Des faux qui prolifèrent, chacun voulant ressembler à Julia Roberts, Kate Moss ou Marion Cotillard… Autant d'ambassadrices des tapis rouges devenues vitrines haut de gamme. Des égéries façonnées par les stylistes et dictant des tendances fortement inspirées de la création à la française. "Nous avons les plus grands couturiers du monde et ce patrimoine fait rêver. Il prend une résonance particulière avec l'actualité comme le retour à la mode du sac croco qui s'arrache dans le monde entier", explique Martine VAYSSE. Essentiellement féminine et plutôt jeune, la clientèle d'aficionados du vintage gomme les frontières grâce aux ventes par Internet et un attrait résolument universel : "Les clientes recherchent toutes la même chose, les mêmes marques. Il y a des coups de cœur, mais beaucoup viennent pour un objet précis, comme un sac Hermès dont elles savent que l'attente en magasin est de six mois."

 

De 10 à 10 000 euros

Parmi ces objets certains attisent les convoitises sans discontinuer comme les malles anciennes, type Vuitton années 1850-1860, que les collectionneurs s'arrachent à coup de dizaine de milliers d'euros. Des pièces exceptionnelles de bagagerie ou maroquinerie prisées non sans hasard : "Certaines personnes sont plus réticentes à porter des vêtements déjà portés, sur un sac ou une malle l'empreinte personnelle est moindre" justifie Gilles CARVAJAL. Une explication applicable par extension à la gente masculine : "Il y a énormément de demande sur des objets masculins comme le sac à dépêche d'Hermès par exemple, mais encore faut-il qu'il soit dans un bon état. Or les hommes ont tendance à plus user leurs biens, ce n'est pas dans leur culture d'acheter des vêtements et accessoires déjà portés", poursuit Martine VAYSSE.

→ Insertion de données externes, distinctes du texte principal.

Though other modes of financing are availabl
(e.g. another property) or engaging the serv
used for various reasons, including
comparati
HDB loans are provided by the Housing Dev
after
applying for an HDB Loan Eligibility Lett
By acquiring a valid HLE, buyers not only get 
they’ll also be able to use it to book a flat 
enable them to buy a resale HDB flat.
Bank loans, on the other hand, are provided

Une chose est sûre, le vintage n'est pas l'apanage du luxe et chacun peut se faire plaisir.

Du bracelet fantaisie à 10 euros à la pièce unique de 10 000 euros : "On a plus de facilité à acheter des choses chères pour se vêtir et même les moyens restreints achètent. On peut, par exemple, acquérir des vieux carrés Hermès à des prix identiques voire inférieurs aux neufs." assure Maître CARVAJAL. Les années passent mais la valeur reste.